Prospective, patrimoine et aménagement du territoire : le hangar à pirogues de Mahina
La polémique qui a éclaté cette dernière semaine à propos de l’implantation d’un “hangar à pirogues” en plein site classé de la pointe Vénus est révélatrice de l’absence de sens des responsabilités de certains élus, en l’occurence de l’ex Ministre des sports du gouvernement TONG SANG, Monsieur Clarentz Vernaudon, et du conseil municipal de Mahina, face au patrimoine de notre Pays et aux générations futures.

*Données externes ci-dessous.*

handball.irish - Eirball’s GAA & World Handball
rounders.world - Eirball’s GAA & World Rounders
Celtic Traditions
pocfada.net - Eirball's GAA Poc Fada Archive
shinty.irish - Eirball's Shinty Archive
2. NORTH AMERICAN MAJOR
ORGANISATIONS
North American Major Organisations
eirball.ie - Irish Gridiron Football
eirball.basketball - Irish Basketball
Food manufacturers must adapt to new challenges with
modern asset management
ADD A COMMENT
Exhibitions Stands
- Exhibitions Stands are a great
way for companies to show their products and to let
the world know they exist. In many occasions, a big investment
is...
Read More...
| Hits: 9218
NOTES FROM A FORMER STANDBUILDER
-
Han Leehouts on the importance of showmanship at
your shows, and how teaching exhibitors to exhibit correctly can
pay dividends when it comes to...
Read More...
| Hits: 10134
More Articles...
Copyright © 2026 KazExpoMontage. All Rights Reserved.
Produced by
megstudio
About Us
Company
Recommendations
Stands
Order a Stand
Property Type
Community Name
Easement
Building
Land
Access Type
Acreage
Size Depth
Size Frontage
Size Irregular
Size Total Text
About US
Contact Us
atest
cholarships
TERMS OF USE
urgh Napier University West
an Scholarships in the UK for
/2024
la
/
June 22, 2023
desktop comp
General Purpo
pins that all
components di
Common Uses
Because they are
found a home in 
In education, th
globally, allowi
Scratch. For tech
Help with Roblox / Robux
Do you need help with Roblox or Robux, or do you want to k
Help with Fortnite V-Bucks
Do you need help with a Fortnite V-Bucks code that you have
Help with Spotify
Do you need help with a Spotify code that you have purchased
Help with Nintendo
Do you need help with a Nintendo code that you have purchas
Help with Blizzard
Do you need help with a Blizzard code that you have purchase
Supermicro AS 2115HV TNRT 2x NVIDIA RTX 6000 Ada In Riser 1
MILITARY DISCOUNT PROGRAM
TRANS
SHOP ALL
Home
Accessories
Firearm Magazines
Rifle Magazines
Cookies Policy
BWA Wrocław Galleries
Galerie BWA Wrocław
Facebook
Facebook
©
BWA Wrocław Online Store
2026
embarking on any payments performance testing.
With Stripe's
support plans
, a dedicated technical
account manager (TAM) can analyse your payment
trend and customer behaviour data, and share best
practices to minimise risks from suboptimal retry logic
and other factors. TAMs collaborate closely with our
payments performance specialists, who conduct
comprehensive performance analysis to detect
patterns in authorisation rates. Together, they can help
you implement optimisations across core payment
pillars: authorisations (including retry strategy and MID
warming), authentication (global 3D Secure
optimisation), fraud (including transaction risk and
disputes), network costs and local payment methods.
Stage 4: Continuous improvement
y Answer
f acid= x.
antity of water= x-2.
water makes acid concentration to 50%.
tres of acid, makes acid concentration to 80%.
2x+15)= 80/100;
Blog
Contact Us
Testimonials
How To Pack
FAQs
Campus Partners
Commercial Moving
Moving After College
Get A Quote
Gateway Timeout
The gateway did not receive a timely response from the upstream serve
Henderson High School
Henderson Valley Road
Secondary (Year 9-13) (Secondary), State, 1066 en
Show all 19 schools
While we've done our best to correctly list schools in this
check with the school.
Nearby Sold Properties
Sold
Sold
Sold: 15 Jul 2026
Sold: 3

Car sans être au fait des détails de ce dossier, je me rappelle qu’il y a un peu plus d’un an et demi, Monsieur Jacqui Drollet, en sa qualité de ministre du tourisme, nous avait présenté un concept d’aménagement intégré de la pointe Vénus avec l’accord explicite de Monsieur Emile Vernaudon et de son conseil municipal. Ce concept, réalisé après études qui ont dû couter quelques dizaines de millions de F CFP, semblait cohérent sur le papier et visait à rénover un site historique qui s’était bien dégradé depuis quelques années. Il avait une dimension de valorisation du patrimoine et de valorisation touristique qui allait redonner du lustre et de la densité à l’un de nos rares sites historiques.
Patatras ! Suite à l’arrivée du gouvernement TONG SANG, non content de l’abondance des subventions reçues par le maire de Mahina, on découvre que Monsieur Clarentz Vernaudon, en accord avec le maire, a donné des directives au Directeur de l’Institut de le jeunesse et des sports, placé à cette fonction par ses soins, en vue de construire sans autorisation formelle et dans des conditions “abracadabrantesques”, un “hangar à pirogues” complètement inesthétique et incongru sur ce site historique.
Il est vrai que le Maire et son adjoint politique du Ai’a Api se devait de contenter une clientèle qui pèse lourd aux élections - les piroguiers de Mahina - en construisant ce hangar métallique (à quel coût ? Y a -t-il eu appel d’offres ou appel à concurrence ?) à quelques mois d’un scrutin municipal particulièrement fatidique pour Monsieur Emile VERNAUDON et son équipe. Il convient d’ailleurs de remarquer au passage que l’abondance des subventions - plus de 3 milliards de F CFP - distribuées généreusement par Messieurs TONG SANG et FOSTER à Monsieur Emile VERNAUDON, faisait partie de cette stratégie de “bétonnage” d’une municipalité particulièrement convoitée par d’autres appareils politiques.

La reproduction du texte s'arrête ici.